À moda da casa
PUBLICAÇÃO
domingo, 09 de fevereiro de 1997
Fernando José Dias da Silva, 
É claro que não vai ficar bem Fernando Henrique desfilando por aí de biquíni de crochê. Mas ele não precisa usar desses artifícios que estão na ordem do dia para estar na moda. Fernando Henrique está levando todas. E com tudo isso que está acontecendo a moda do verão é o próprio presidente. Fernando Henrique é o muso do verão. Substituiu, não se sabe se com vantagem, aqueles monumentos que frequentam as praias do Rio de Janeiro.
Só se fala nele. E pelo andar da carruagem, Fernando Henrique continuará sendo muso do outono, do inverno, da primavera, do verão que vem e assim por diante. Até agora ele fez barba, cabelo e bigode no Congresso Nacional. Aprovou a sua reeleição no primeiro turno, fez os presidentes das duas Casas do Congresso, Senado e Câmara e agora parte para o segundo turno da reeleição e para as votações no Senado.
Fernando Henrique está mostrando uma força e um poder inusitados. Até os bravos rapazes da oposição, da velha oposição pré-FHC, se renderam ao seu sorriso de aeromoça. Os ex-comunistas, os socialistas, os verdes. Todos entraram na onda. Foi uma gracinha o que eles fizeram no primeiro turno da votação da emenda da reeleição. Reclamaram, exigiram uma consulta popular, mas depois, docemente constrangidos, recomendaram que seus liderados votassem a favor.

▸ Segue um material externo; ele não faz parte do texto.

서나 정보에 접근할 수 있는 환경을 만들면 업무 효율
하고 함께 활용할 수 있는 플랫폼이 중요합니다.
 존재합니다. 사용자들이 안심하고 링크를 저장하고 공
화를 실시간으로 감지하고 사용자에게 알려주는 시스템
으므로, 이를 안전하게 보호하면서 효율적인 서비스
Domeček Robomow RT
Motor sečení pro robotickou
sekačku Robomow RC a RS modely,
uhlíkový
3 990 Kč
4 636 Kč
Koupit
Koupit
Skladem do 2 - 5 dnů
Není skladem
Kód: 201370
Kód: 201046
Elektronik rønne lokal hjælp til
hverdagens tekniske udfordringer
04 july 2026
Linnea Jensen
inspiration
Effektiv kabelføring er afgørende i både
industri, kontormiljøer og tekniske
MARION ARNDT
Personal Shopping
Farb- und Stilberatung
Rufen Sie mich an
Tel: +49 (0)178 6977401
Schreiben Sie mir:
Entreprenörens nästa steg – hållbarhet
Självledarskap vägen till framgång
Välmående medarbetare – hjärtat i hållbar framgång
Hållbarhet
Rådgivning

O PT, o PC do B e o PDT que ainda votam contra o governo estão parecendo aqueles cachorros em dia de mudança. Não ter oposição é ruim porque a fiscalização e as cobranças diminuem. Isso por um lado. De outro, a oposição é importante também para o governo porque - botando pragmátismo nesse caldo todo - ela legítima as vitórias.

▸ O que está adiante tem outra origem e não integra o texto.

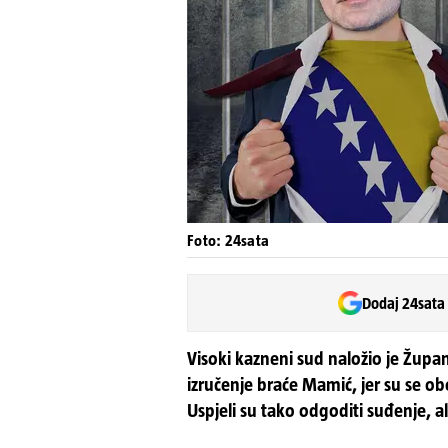
Foto: 24sata
Dodaj 24sata
Visoki kazneni sud naložio je Župa
izručenje braće Mamić, jer su se obo
Uspjeli su tako odgoditi suđenje, al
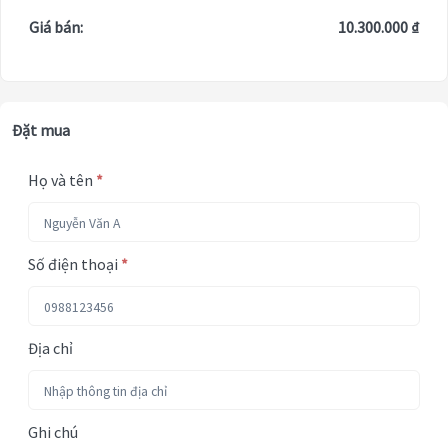
Giá bán:
10.300.000 ₫
Đặt mua
Họ và tên
*
Số điện thoại
*
Địa chỉ
Ghi chú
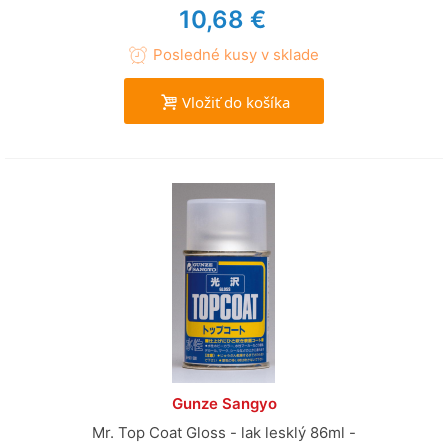
10,68 €
Posledné kusy v sklade
Vložiť do košíka
Gunze Sangyo
Mr. Top Coat Gloss - lak lesklý 86ml -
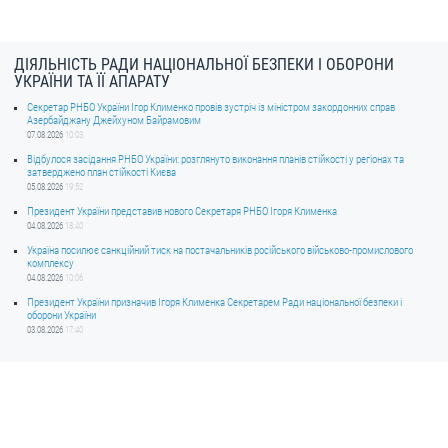
ДІЯЛЬНІСТЬ РАДИ НАЦІОНАЛЬНОЇ БЕЗПЕКИ І ОБОРОНИ
УКРАЇНИ ТА ЇЇ АПАРАТУ
Секретар РНБО України Ігор Клименко провів зустріч із міністром закордонних справ
Азербайджану Джейхуном Байрамовим
07.08.2026
10:03
Відбулося засідання РНБО України: розглянуто виконання планів стійкості у регіонах та
затверджено план стійкості Києва
05.08.2026
19:52
Президент України представив нового Секретаря РНБО Ігоря Клименка
04.08.2026
18:40
Україна посилює санкційний тиск на постачальників російського військово-промислового
комплексу
04.08.2026
10:06
Президент України призначив Ігоря Клименка Секретарем Ради національної безпеки і
оборони України
03.08.2026
17:40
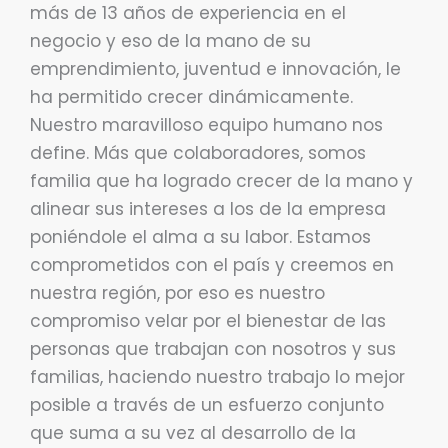
más de 13 años de experiencia en el
negocio y eso de la mano de su
emprendimiento, juventud e innovación, le
ha permitido crecer dinámicamente.
Nuestro maravilloso equipo humano nos
define. Más que colaboradores, somos
familia que ha logrado crecer de la mano y
alinear sus intereses a los de la empresa
poniéndole el alma a su labor. Estamos
comprometidos con el país y creemos en
nuestra región, por eso es nuestro
compromiso velar por el bienestar de las
personas que trabajan con nosotros y sus
familias, haciendo nuestro trabajo lo mejor
posible a través de un esfuerzo conjunto
que suma a su vez al desarrollo de la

A imprensa bem que tentou criar um clima. Imaginou disputas, trabalhou com cenários onde entrava a derrota do governo. Todas essas coisas. Mas o que aconteceu foi mesmo o seguinte: Fernando Henrique passeou em todas as disputas até agora. Assim já está até perdendo a graça. Depois de todas as votações desse começo de ano no plenário da Câmara Federal dá também para se ter uma idéia do tamanho da oposição ao governo. É uma coisa mais ou menos em torno dos cem, cento e poucos votos, em um universo de 513. Uma diferença muito grande.

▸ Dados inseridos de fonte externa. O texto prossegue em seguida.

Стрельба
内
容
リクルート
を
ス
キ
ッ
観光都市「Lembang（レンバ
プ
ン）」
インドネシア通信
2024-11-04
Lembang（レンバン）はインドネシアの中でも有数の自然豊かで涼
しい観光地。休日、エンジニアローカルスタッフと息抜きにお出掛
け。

Só que apesar de tudo isso não dá para Fernando Henrique estender uma rede debaixo de um coqueiro que dá coco e ficar tomando a sua champanhota - a moda dos tucanos e congêneres é tomar champagne. O presidente não está com a vida que pediu a Deus porque o seu problema não é mais oposição.
Seu problema são os partidos que apóiam o governo. Por isso ele vai ter que negociar caso a caso tudo o que tiver de ser votado, principalmente as reformas que vão ser apresentadas. É que esse pessoal apóia o governo, mas sempre exige alguma coisa em troca.
Outro detalhe: o governo está por cima, mas já está parecendo o mau vencedor. Aquele tipo que entra no botequim cheio de bazófia dizendo que faz e que acontece. É ele mesmo, o ministro Sérgio Motta que anda dizendo que vai destruir o governador do Paraná Jaime Lerner, que usa sim o rolo compressor do governo e que ele junto com o líder do PFL, Inocêncio de Oliveira, formam uma aliança do mal. Não fica nada na frente.
Sérgio Motta vai sair de circulação por uns tempos. Fez uma operação cirúrgica na boca. Pode ter sido providenciada por Fernando Henrique.